- [Extracted material]
◆ ◆ ◆ ◆ ◆

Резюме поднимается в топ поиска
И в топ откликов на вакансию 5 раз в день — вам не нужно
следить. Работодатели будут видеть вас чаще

◆ ◆ ◆ ◆ ◆

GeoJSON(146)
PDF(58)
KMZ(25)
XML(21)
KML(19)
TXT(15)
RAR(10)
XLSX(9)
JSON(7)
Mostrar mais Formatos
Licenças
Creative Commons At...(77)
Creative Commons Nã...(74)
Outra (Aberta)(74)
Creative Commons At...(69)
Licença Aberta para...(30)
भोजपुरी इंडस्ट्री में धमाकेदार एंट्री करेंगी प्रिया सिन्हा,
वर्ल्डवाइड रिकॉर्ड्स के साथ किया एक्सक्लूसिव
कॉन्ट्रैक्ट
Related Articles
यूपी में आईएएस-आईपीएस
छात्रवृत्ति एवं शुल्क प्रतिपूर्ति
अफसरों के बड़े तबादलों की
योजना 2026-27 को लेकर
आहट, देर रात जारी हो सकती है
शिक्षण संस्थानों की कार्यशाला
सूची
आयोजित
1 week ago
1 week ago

◆ ◆ ◆ ◆ ◆

Copy each line of the listing that contains "Commons".

Creative Commons At...(77)
Creative Commons Nã...(74)
Creative Commons At...(69)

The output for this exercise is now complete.